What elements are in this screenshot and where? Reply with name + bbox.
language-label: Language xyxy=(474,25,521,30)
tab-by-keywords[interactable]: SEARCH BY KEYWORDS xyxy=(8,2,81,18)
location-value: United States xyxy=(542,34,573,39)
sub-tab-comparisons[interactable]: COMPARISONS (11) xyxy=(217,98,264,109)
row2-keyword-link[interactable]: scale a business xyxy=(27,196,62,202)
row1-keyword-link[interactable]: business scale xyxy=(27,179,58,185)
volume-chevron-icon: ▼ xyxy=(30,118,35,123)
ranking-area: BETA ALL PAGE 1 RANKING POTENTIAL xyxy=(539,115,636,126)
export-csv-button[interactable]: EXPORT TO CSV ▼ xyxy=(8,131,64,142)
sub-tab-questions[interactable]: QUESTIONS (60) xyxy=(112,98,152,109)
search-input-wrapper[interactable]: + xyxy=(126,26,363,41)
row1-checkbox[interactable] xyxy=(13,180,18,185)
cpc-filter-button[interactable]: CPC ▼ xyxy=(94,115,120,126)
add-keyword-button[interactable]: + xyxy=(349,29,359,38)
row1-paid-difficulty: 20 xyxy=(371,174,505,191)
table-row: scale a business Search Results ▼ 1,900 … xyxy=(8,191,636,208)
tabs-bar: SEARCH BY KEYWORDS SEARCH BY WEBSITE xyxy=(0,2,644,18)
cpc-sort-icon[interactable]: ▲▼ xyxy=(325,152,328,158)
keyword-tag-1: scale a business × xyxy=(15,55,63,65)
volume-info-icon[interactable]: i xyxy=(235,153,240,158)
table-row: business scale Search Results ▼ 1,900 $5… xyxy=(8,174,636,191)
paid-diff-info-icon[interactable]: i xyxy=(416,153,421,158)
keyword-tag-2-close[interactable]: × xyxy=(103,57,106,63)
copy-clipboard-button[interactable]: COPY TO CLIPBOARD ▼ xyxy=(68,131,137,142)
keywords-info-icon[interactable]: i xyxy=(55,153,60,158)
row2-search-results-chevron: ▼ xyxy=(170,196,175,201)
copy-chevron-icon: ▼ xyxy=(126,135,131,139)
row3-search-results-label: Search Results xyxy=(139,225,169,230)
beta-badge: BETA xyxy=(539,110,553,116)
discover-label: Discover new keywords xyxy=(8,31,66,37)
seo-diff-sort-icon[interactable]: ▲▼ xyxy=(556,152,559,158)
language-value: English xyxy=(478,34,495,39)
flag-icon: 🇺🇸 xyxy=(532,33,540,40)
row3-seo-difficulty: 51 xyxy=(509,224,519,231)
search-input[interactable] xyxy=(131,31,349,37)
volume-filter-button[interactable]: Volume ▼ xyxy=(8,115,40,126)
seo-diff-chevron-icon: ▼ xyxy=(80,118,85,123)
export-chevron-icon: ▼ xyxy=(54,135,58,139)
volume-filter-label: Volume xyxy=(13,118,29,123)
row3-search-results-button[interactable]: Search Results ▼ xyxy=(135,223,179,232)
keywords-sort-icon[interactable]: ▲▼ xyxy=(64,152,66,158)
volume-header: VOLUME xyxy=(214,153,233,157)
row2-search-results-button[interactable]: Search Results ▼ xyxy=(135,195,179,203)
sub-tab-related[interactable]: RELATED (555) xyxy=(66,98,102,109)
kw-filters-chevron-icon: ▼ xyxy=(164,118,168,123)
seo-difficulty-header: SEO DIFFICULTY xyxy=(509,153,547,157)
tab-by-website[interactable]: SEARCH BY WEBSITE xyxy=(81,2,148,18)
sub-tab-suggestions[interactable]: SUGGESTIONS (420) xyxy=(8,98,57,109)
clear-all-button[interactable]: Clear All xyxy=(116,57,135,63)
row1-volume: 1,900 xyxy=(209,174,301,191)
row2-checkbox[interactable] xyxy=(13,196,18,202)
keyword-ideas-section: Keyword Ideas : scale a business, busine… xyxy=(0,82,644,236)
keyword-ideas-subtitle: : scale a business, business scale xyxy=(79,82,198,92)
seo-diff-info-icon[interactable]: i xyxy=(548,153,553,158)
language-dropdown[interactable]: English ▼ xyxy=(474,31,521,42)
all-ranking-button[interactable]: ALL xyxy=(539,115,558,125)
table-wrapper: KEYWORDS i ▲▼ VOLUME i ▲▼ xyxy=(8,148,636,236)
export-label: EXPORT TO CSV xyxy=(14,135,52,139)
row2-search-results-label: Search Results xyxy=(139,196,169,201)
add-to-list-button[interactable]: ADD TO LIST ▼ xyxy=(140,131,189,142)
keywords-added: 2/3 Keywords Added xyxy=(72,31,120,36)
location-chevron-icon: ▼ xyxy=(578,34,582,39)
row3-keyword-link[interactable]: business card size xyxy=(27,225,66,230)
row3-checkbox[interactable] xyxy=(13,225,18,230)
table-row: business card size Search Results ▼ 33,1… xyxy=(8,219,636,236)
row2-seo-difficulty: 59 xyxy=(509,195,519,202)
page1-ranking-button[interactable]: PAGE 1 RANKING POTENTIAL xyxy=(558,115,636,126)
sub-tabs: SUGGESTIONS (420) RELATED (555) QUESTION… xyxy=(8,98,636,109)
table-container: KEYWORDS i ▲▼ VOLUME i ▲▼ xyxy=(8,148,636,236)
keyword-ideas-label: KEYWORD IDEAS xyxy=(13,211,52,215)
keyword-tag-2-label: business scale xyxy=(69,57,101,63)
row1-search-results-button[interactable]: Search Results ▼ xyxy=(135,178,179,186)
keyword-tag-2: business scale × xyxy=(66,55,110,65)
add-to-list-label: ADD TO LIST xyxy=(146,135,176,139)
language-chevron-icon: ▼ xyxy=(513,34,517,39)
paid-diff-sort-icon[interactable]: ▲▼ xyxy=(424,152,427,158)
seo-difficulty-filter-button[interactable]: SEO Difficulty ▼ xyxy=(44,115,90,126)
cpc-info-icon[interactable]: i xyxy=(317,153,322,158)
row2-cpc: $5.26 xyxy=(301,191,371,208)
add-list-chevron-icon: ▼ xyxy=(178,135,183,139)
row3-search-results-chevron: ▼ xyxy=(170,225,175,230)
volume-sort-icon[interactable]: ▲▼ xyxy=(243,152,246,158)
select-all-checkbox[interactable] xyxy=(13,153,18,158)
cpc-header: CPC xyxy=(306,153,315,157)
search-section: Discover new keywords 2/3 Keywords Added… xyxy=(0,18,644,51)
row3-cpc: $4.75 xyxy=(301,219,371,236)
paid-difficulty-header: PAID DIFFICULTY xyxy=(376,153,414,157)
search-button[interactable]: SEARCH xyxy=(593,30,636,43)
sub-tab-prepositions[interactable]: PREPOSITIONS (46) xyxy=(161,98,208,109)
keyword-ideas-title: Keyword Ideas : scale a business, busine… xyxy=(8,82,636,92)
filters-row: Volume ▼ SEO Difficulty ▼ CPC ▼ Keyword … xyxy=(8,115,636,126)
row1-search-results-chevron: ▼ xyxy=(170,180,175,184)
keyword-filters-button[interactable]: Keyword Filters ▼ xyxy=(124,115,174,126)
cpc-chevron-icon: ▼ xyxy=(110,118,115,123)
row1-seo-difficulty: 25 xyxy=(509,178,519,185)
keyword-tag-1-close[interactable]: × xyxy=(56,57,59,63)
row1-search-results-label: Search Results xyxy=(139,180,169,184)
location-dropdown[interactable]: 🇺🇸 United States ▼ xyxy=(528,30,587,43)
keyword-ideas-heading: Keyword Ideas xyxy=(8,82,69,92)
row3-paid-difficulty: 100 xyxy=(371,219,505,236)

**Activity**
Which lines hold the string "wrapper"? Copy all of them from the data above.

**Task solution**
search-input-wrapper[interactable]: + xyxy=(126,26,363,41)
table-wrapper: KEYWORDS i ▲▼ VOLUME i ▲▼ xyxy=(8,148,636,236)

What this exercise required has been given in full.